From my understanding of metals, the metal of a file is much more brittle and prone to shattering and stabbing people in the eyes with small shards than a screwdriver. The taper on the handle also doesn't help, but I don't think that this is the main reason. You could always grab it below the handle if you were wearing gloves. But the brittle nature of the metal is the problem here.

Another issue could be that of the file eating in to the eye bolt, changing the SWL. Also, if a piece of manila or nylon rope (versus wire rope) were put through the eye bolt, the little spurs that the file makes could cut through the rope or line, causing whatever was attached to it to fall down and hurt people below.


----------



## icewolf08 (Nov 23, 2007)

Frankly i wouldn't want to use a file as a lever because it would be a real bummer to file my hands.


----------



## tomed101 (Nov 25, 2007)

Wouldn't the pressure on the file, screw up the cutting teeth, making the file blunt?


----------



## ship (Nov 25, 2007)

tomed101 said:


> Wouldn't the pressure on the file, screw up the cutting teeth, making the file blunt?



Hmm, high carbon steel of the file, verses the tool steel of the screwdriver in the same eyebolt.


----------



## ship (Nov 25, 2007)

icewolf08 said:


> Frankly i wouldn't want to use a file as a lever because it would be a real bummer to file my hands.


At least at first we are getting somewhere in concept or starting statement.


----------



## rmarston (Nov 25, 2007)

Bad idea - files are typically made from hardened steel or carbon steel - very brittle - it's gunna break if it's used as lever. If it doesn't break then you'll have damaged teeth where it was used as a pry bar. Then, of course there's the damaged techy from screwing up my file.


----------



## sobenson (Nov 25, 2007)

To really answer your question, ask your self, if you were on your knees screwing in the eye bolt yourself, you had the file in your pocket, and your tools were 20 feet away would you have gotten up to grab a screw driver or would you have used the file. Also are you really concerned about the file or more upset about the stupidity of the user?


----------



## Van (Nov 25, 2007)

sobenson said:


> To really answer your question, ask your self, if you were on your knees screwing in the eye bolt yourself, you had the file in your pocket, and your tools were 20 feet away would you have gotten up to grab a screw driver or would you have used the file. Also are you really concerned about the file or more upset about the stupidity of the user?


 
Ah now you're being too realistic !
I like the answer a question with a question thing though, reminds me of a nice Rabbi I met once. 
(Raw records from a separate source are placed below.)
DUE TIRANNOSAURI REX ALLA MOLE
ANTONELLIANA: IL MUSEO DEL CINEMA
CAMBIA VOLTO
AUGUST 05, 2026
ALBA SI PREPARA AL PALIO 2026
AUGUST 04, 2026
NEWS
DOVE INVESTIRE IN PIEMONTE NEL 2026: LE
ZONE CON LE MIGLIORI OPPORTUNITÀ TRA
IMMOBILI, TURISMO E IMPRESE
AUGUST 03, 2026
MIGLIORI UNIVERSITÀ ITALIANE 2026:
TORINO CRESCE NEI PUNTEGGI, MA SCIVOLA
Files should never be used as a lever. They are Files. Regardless of what the composistion of the metal, high carbon, low carbon, the file is tempered to produce a hardness that causes it to be able to function as a file. Damaging the teeth of the file is pretty much impossible, when being used on a piece of hardware, the danger of this situation is when the file explodes. The result of using a files a a prying device is lot of little shards of hardened steel flying all over the place.


----------